# [Exercise description]
The answer must consist of every line from the entries below that contains the word "does".

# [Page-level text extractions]

++++++

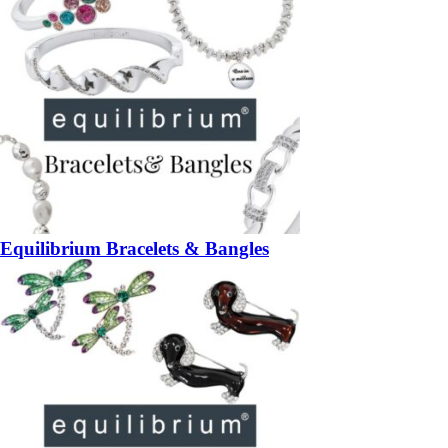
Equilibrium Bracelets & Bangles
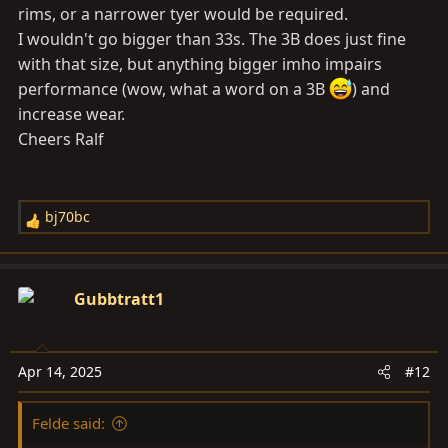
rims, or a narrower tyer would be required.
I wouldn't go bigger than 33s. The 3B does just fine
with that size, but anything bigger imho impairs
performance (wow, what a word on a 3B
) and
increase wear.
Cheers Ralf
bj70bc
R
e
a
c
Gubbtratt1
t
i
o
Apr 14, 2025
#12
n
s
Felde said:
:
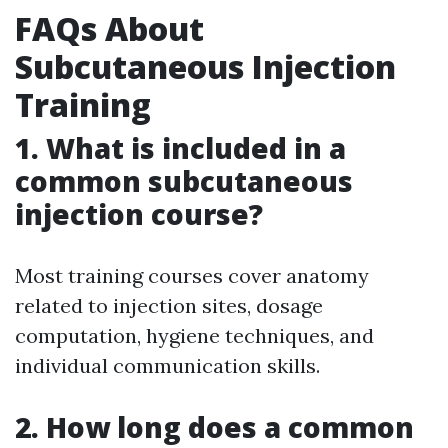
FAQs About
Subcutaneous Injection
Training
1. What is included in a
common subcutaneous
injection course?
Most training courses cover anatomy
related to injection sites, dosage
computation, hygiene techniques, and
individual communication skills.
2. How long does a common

++++++

# [Expected answer]
I wouldn't go bigger than 33s. The 3B does just fine
2. How long does a common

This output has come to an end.